The Entertaining Tale of Quadrupeds is a vernacular Greek poem, dating from the fourteenth century which George Baloglou and myself have recently translated into English. Together with the Book of Birds ( Poulologos ), believed to have been written somewhat earlier, the Tale belongs to the class of poems known as Animal Epics (Tiereposen) or, as we have termed them, Epic Bestiaries: they share with bestiaries an encyclopaedic tendency to rattle off facts and factoids about the animals (many of them culled from the bestiary par excellence, the Physiologus), but they also tell a story of a conference of beasts, with a few fairy tales and insults mixed in, and even attempt to convey a moral. The beasts of the Tale are land-locked (in contrast to those in the Book of Birds, which features pelicans, swans, and herons, some unfortunate enough to be castigated as "bred in lakes"), but a close look at the Tale can sail us indeed a good deal closer to Byzantium.

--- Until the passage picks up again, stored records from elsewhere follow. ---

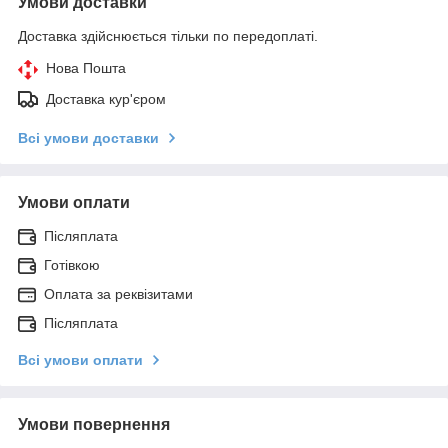
Умови доставки
Доставка здійснюється тільки по передоплаті.
Нова Пошта
Доставка кур'єром
Всі умови доставки
Умови оплати
Післяплата
Готівкою
Оплата за реквізитами
Післяплата
Всі умови оплати
Умови повернення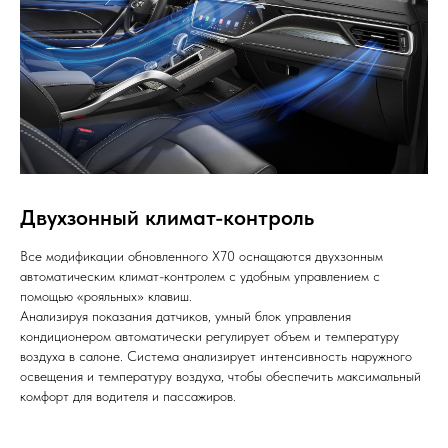
Двухзонный климат-контроль
Все модификации обновленного X70 оснащаются двухзонным
автоматическим климат-контролем с удобным управлением с
помощью «рояльных» клавиш.
Анализируя показания датчиков, умный блок управления
кондиционером автоматически регулирует объем и температуру
воздуха в салоне. Система анализирует интенсивность наружного
освещения и температуру воздуха, чтобы обеспечить максимальный
комфорт для водителя и пассажиров.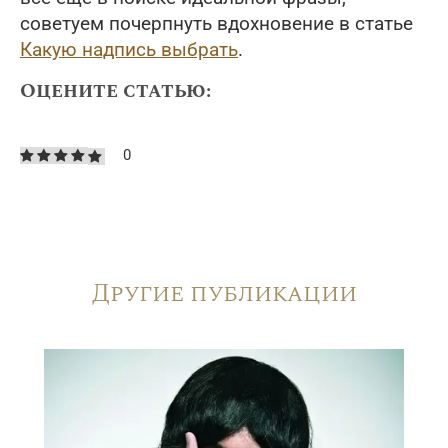
советуем почерпнуть вдохновение в статье
Какую надпись выбрать
.
Оцените статью:
0
Другие публикации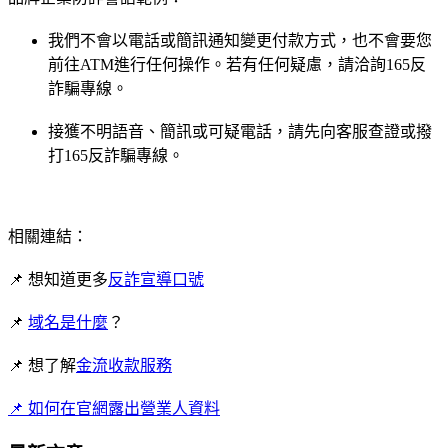
我們不會以電話或簡訊通知變更付款方式，也不會要您
前往ATM進行任何操作。若有任何疑慮，請洽詢165反
詐騙專線。
接獲不明語音、簡訊或可疑電話，請先向客服查證或撥
打165反詐騙專線。
相關連結：
📌 想知道更多
反詐宣導口號
📌
域名是什麼
？
📌 想了解
金流收款服務
📌 如何在官網露出營業人資料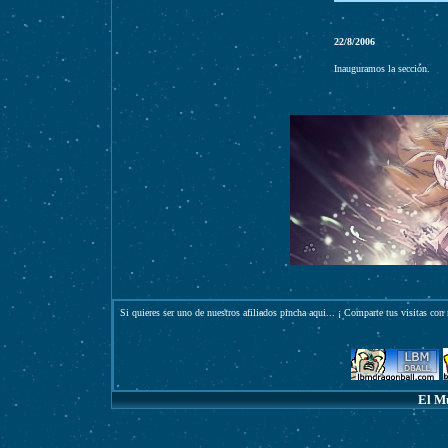
22/8/2006
Inauguramos la sección.
Si quieres ser uno de nuestros afiliados pincha
aqui
... ¡ Comparte tus visitas con 
El M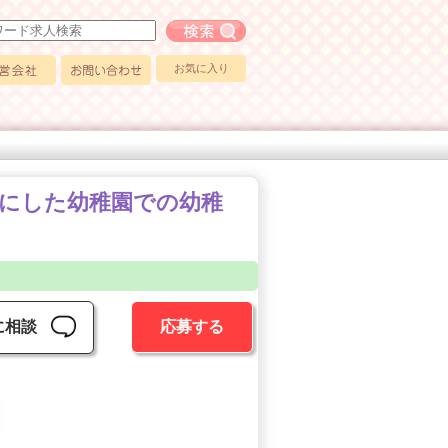
フリーワード求人検索
お気に入り
会社
お問い合わせ
切にした幼稚園での幼稚
に相談
応募する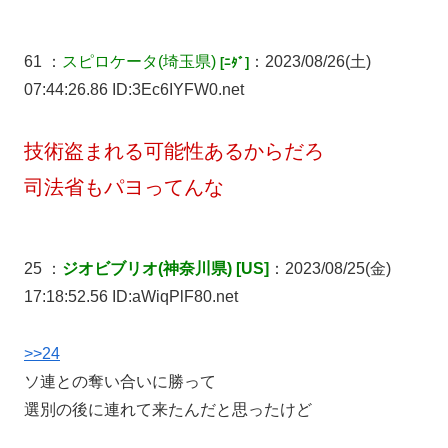
61 ：
スピロケータ
(埼玉県)
：2023/08/26(土)
[ﾆﾀﾞ]
07:44:26.86 ID:3Ec6IYFW0.net
技術盗まれる可能性あるからだろ
司法省もパヨってんな
25 ：
ジオビブリオ(神奈川県) [US]
：2023/08/25(金)
17:18:52.56 ID:aWiqPlF80.net
>>24
ソ連との奪い合いに勝って
選別の後に連れて来たんだと思ったけど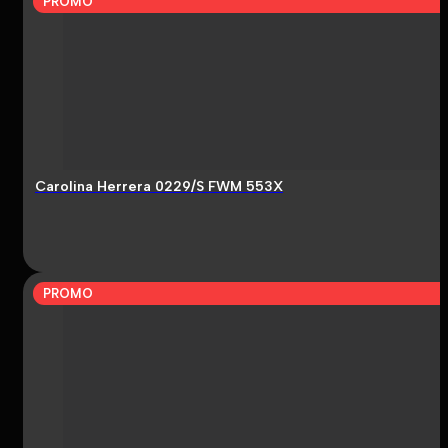
PROMO
Carolina Herrera 0229/S FWM 553X
PROMO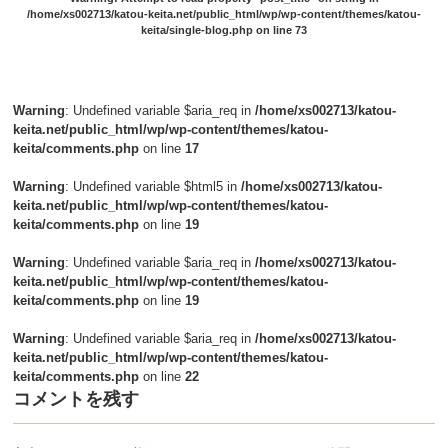
/home/xs002713/katou-keita.net/public_html/wp/wp-content/themes/katou-
keita/single-blog.php
on line
73
Warning
: Undefined variable $aria_req in
/home/xs002713/katou-
keita.net/public_html/wp/wp-content/themes/katou-
keita/comments.php
on line
17
Warning
: Undefined variable $html5 in
/home/xs002713/katou-
keita.net/public_html/wp/wp-content/themes/katou-
keita/comments.php
on line
19
Warning
: Undefined variable $aria_req in
/home/xs002713/katou-
keita.net/public_html/wp/wp-content/themes/katou-
keita/comments.php
on line
19
Warning
: Undefined variable $aria_req in
/home/xs002713/katou-
keita.net/public_html/wp/wp-content/themes/katou-
keita/comments.php
on line
22
コメントを残す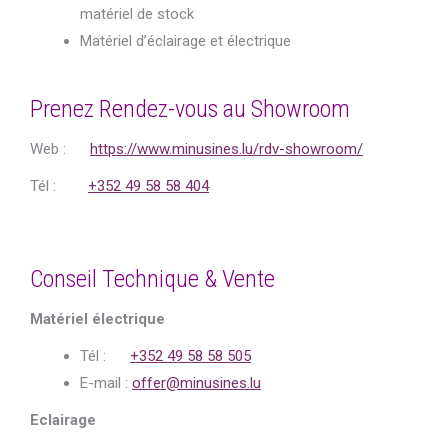
matériel de stock
Matériel d’éclairage et électrique
Prenez Rendez-vous au Showroom
Web :
https://www.minusines.lu/rdv-showroom/
Tél :
+352 49 58 58 404
Conseil Technique & Vente
Matériel électrique
Tél :
+352 49 58 58 505
E-mail :
offer@minusines.lu
Eclairage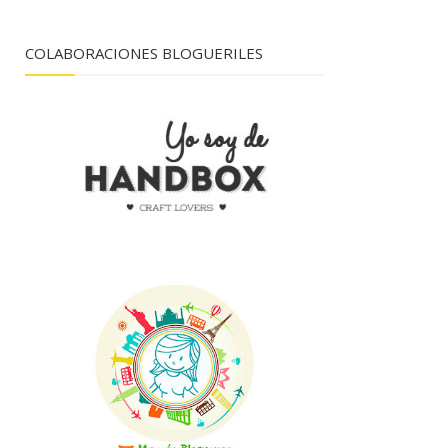
COLABORACIONES BLOGUERILES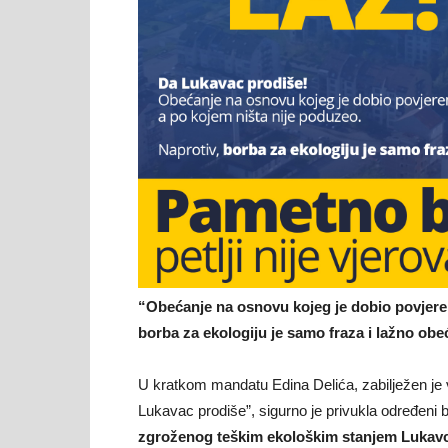
strani
OO
SDA
“Obećanje na osnovu kojeg je dobio povjeren
borba za ekologiju je samo fraza i lažno obe
Lukav
U kratkom mandatu Edina Delića, zabilježen je ve
Lukavac prodiše”, sigurno je privukla određeni
zgroženog teškim ekološkim stanjem Lukavc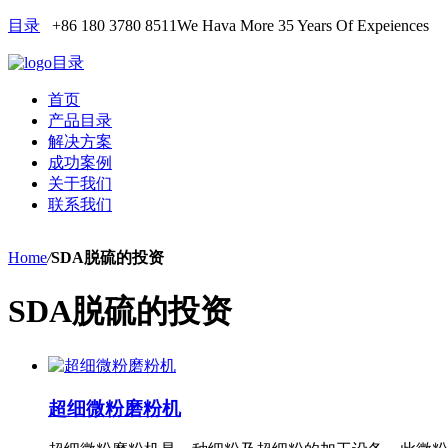
目录
+86 180 3780 8511
We Hava More 35 Years Of Expeiences
目录
首页
产品目录
解决方案
成功案例
关于我们
联系我们
Home
/
SDA脱硫的投资
SDA脱硫的投资
超细微粉磨粉机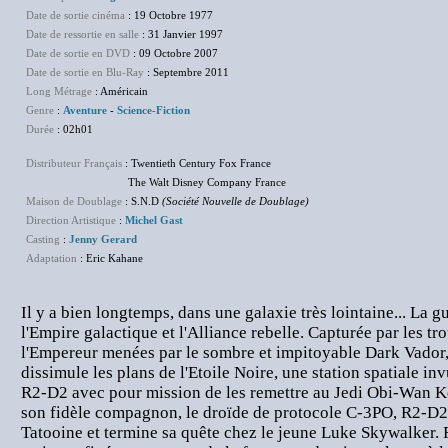
Date de sortie cinéma
: 19 Octobre 1977
Date de ressortie en salle
: 31 Janvier 1997
Date de sortie en DVD
: 09 Octobre 2007
Date de sortie en Blu-Ray
: Septembre 2011
Long Métrage
: Américain
Genre
:
Aventure
-
Science-Fiction
Durée
: 02h01
Distributeur Français
: Twentieth Century Fox France
The Walt Disney Company France
Maison de Doublage
: S.N.D
(Société Nouvelle de Doublage)
Direction Artistique
:
Michel Gast
Casting
:
Jenny Gerard
Adaptation
: Eric Kahane
Il y a bien longtemps, dans une galaxie très lointaine... La gu
l'Empire galactique et l'Alliance rebelle. Capturée par les t
l'Empereur menées par le sombre et impitoyable Dark Vador,
dissimule les plans de l'Etoile Noire, une station spatiale in
R2-D2 avec pour mission de les remettre au Jedi Obi-Wan 
son fidèle compagnon, le droïde de protocole C-3PO, R2-D2 
Tatooine et termine sa quête chez le jeune Luke Skywalker. 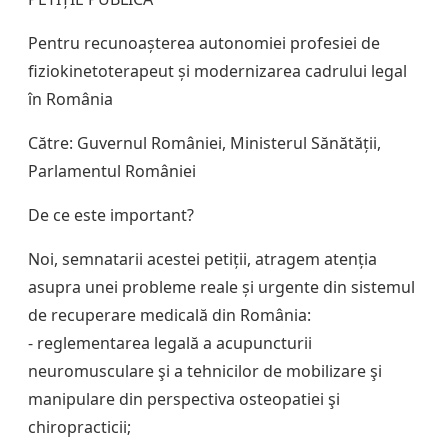
Pentru recunoașterea autonomiei profesiei de
fiziokinetoterapeut și modernizarea cadrului legal
în România
Către: Guvernul României, Ministerul Sănătății,
Parlamentul României
De ce este important?
Noi, semnatarii acestei petiții, atragem atenția
asupra unei probleme reale și urgente din sistemul
de recuperare medicală din România:
- reglementarea legală a acupuncturii
neuromusculare şi a tehnicilor de mobilizare şi
manipulare din perspectiva osteopatiei şi
chiropracticii;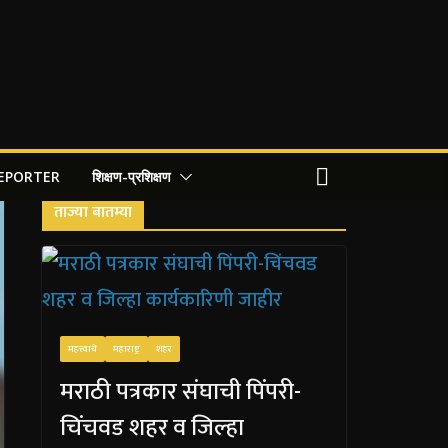
REPORTER
शिक्षण-प्रशिक्षण
ताज्या बातम्या
महत्त्वाचे
महाराष्ट्र
शहर
मराठी पत्रकार संघाची पिंपरी-
चिंचवड शहर व जिल्हा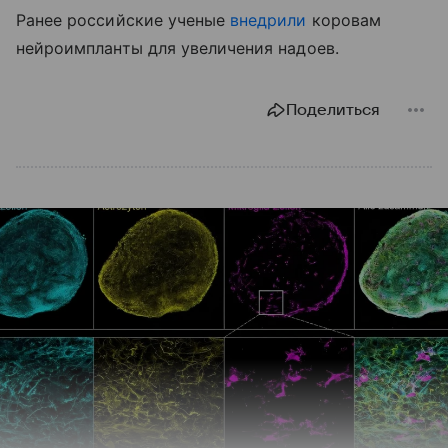
Ранее российские ученые
внедрили
коровам
нейроимпланты для увеличения надоев.
Поделиться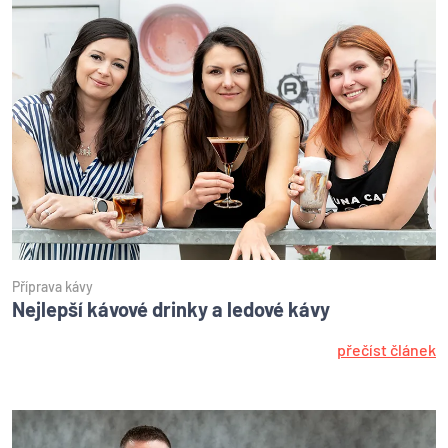
Příprava kávy
Nejlepší kávové drinky a ledové kávy
přečíst článek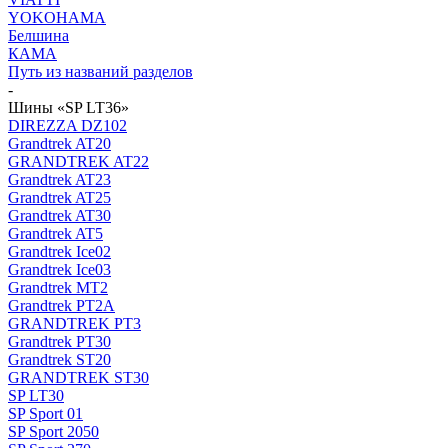
YOKOHAMA
Белшина
КАМА
Путь из названий разделов
-
Шины «SP LT36»
DIREZZA DZ102
Grandtrek AT20
GRANDTREK AT22
Grandtrek AT23
Grandtrek AT25
Grandtrek AT30
Grandtrek AT5
Grandtrek Ice02
Grandtrek Ice03
Grandtrek MT2
Grandtrek PT2А
GRANDTREK PT3
Grandtrek PT30
Grandtrek ST20
GRANDTREK ST30
SP LT30
SP Sport 01
SP Sport 2050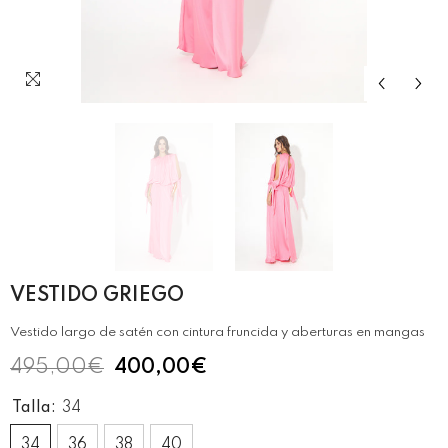
VESTIDO GRIEGO
Vestido largo de satén con cintura fruncida y aberturas en mangas
495,00€
400,00€
Talla:
34
34
36
38
40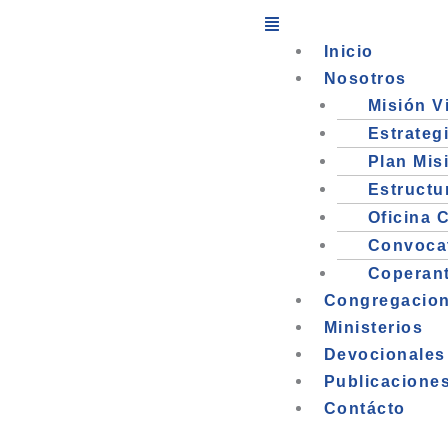
Ir
Menú
al
Inicio
contenido
Nosotros
Misión V
Estrateg
Plan Mis
Estructu
Oficina 
Convoca
Coperan
Congregacio
Ministerios
Devocionales
Publicacione
Contácto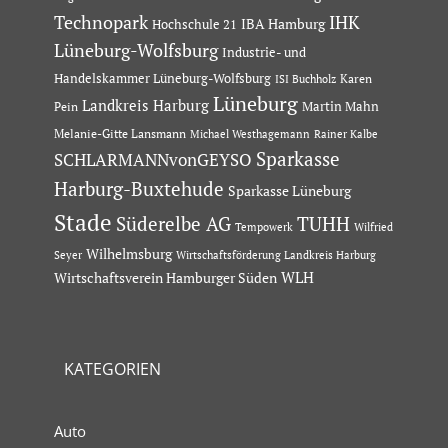
Technopark
IHK
IBA Hamburg
Hochschule 21
Lüneburg-Wolfsburg
Industrie- und
Handelskammer Lüneburg-Wolfsburg
Karen
ISI Buchholz
Lüneburg
Landkreis Harburg
Martin Mahn
Pein
Melanie-Gitte Lansmann
Michael Westhagemann
Rainer Kalbe
Sparkasse
SCHLARMANNvonGEYSO
Harburg-Buxtehude
Sparkasse Lüneburg
Stade
Süderelbe AG
TUHH
Tempowerk
Wilfried
Wilhelmsburg
Seyer
Wirtschaftsförderung Landkreis Harburg
Wirtschaftsverein Hamburger Süden
WLH
KATEGORIEN
Auto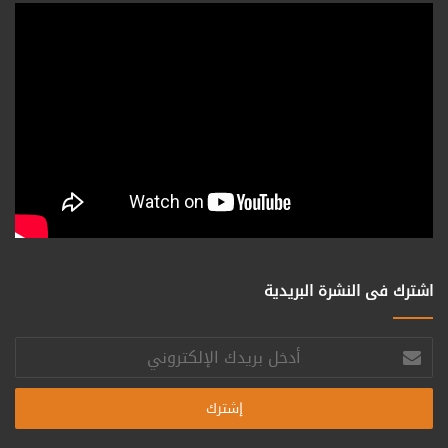
اشترك فى النشرة البريدية
أدخل
بريدك
الإلكتروني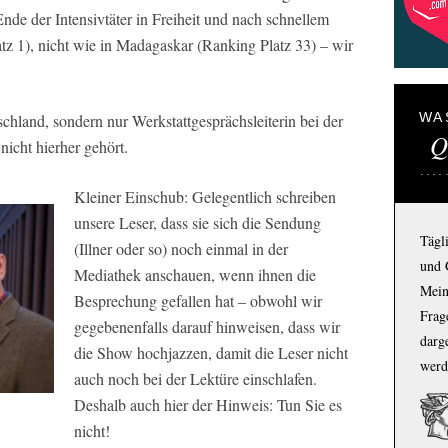
de der Intensivtäter in Freiheit und nach schnellem
tz 1), nicht wie in Madagaskar (Ranking Platz 33) – wir
WA
hland, sondern nur Werkstattgesprächsleiterin bei der
Q
icht hierher gehört.
Kleiner Einschub: Gelegentlich schreiben
unsere Leser, dass sie sich die Sendung
Tägl
(Illner oder so) noch einmal in der
und 
Mediathek anschauen, wenn ihnen die
Mein
Besprechung gefallen hat – obwohl wir
Frage
gegebenenfalls darauf hinweisen, dass wir
darg
die Show hochjazzen, damit die Leser nicht
werd
auch noch bei der Lektüre einschlafen.
Deshalb auch hier der Hinweis: Tun Sie es
nicht!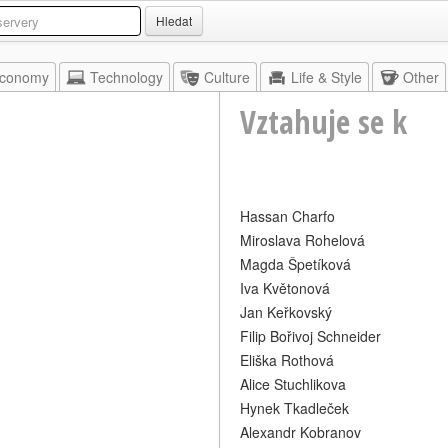
Hledat
conomy
Technology
Culture
Life & Style
Other
Vztahuje se k
Hassan Charfo
Miroslava Rohelová
Magda Špetíková
Iva Květonová
Jan Keřkovský
Filip Bořivoj Schneider
Eliška Rothová
Alice Stuchlikova
Hynek Tkadleček
Alexandr Kobranov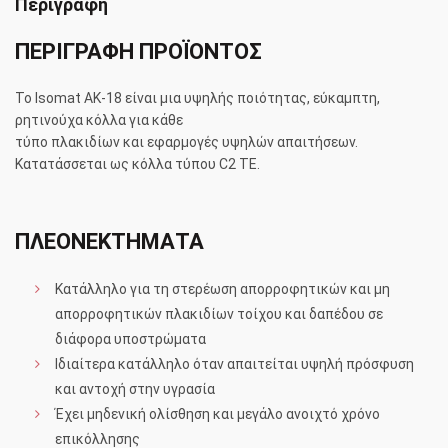
Περιγραφή
ΠΕΡΙΓΡΑΦΗ ΠΡΟΪΟΝΤΟΣ
Το Isomat AK-18 είναι μια υψηλής ποιότητας, εύκαμπτη,
ρητινούχα κόλλα για κάθε
τύπο πλακιδίων και εφαρμογές υψηλών απαιτήσεων.
Κατατάσσεται ως κόλλα τύπου C2 ΤΕ.
ΠΛΕΟΝΕΚΤΗΜΑΤΑ
Κατάλληλο για τη στερέωση απορροφητικών και μη
απορροφητικών πλακιδίων τοίχου και δαπέδου σε
διάφορα υποστρώματα
Ιδιαίτερα κατάλληλο όταν απαιτείται υψηλή πρόσφυση
και αντοχή στην υγρασία
Έχει μηδενική ολίσθηση και μεγάλο ανοιχτό χρόνο
επικόλλησης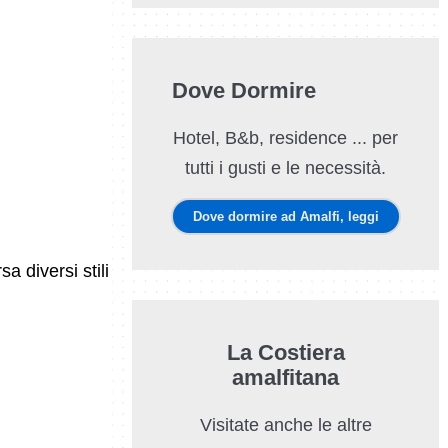
Dove Dormire
Hotel, B&b, residence ... per
tutti i gusti e le necessità.
Dove dormire ad Amalfi, leggi
a diversi stili
La Costiera
amalfitana
Visitate anche le altre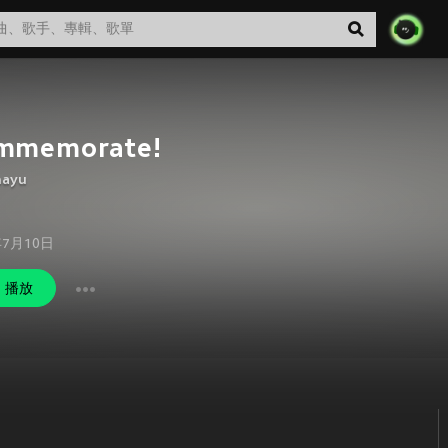
mmemorate!
hayu
年7月10日
播放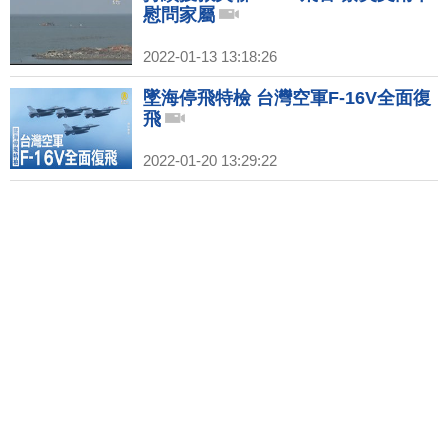
慰問家屬
2022-01-13 13:18:26
墜海停飛特檢 台灣空軍F-16V全面復
飛
2022-01-20 13:29:22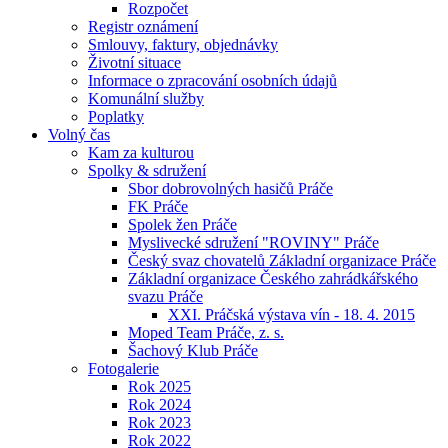
Rozpočet
Registr oznámení
Smlouvy, faktury, objednávky
Životní situace
Informace o zpracování osobních údajů
Komunální služby
Poplatky
Volný čas
Kam za kulturou
Spolky & sdružení
Sbor dobrovolných hasičů Práče
FK Práče
Spolek žen Práče
Myslivecké sdružení "ROVINY" Práče
Český svaz chovatelů Základní organizace Práče
Základní organizace Českého zahrádkářského
svazu Práče
XXI. Práčská výstava vín - 18. 4. 2015
Moped Team Práče, z. s.
Šachový Klub Práče
Fotogalerie
Rok 2025
Rok 2024
Rok 2023
Rok 2022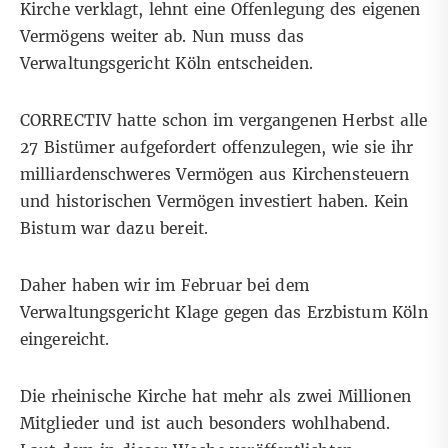
Kirche verklagt, lehnt eine Offenlegung des eigenen
Vermögens weiter ab. Nun muss das
Verwaltungsgericht Köln entscheiden.
CORRECTIV hatte schon im vergangenen Herbst alle
27 Bistümer aufgefordert offenzulegen, wie sie ihr
milliardenschweres Vermögen aus Kirchensteuern
und historischen Vermögen investiert haben. Kein
Bistum war dazu bereit.
Daher haben wir im Februar bei dem
Verwaltungsgericht Klage gegen das Erzbistum Köln
eingereicht.
Die rheinische Kirche hat mehr als zwei Millionen
Mitglieder und ist auch besonders wohlhabend.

In this talk, I consider what light the poem can cast on its troubled times, and more generally on the lives and thoughts of commoners in late Byzantium. While not advocating that the Tale is a Roman a Cle (if there are any allusions to specific contemporary political figures, they are too well concealed to be noticed by modern researchers, and the style of the poem does not bear such an intent out), it seems clear that someone along the chain of transmission intended for the poem to be a comment on its troubled times. Along with Alexius Makrembolites' Dialogue, and to a lesser extent the Belisariad, the Tale is unique as a late Byzantine work protesting against the status quo. Vasiliou has recently proposed that the prologue and conclusion of the Tale are not authentic, although they are present in the entire manuscript tradition of the poem (which dates back to 1461). I evaluate the evidence for this claim. I also consider the evidence for the poem originating from a region under Turkish, rather than Byzantine dominion.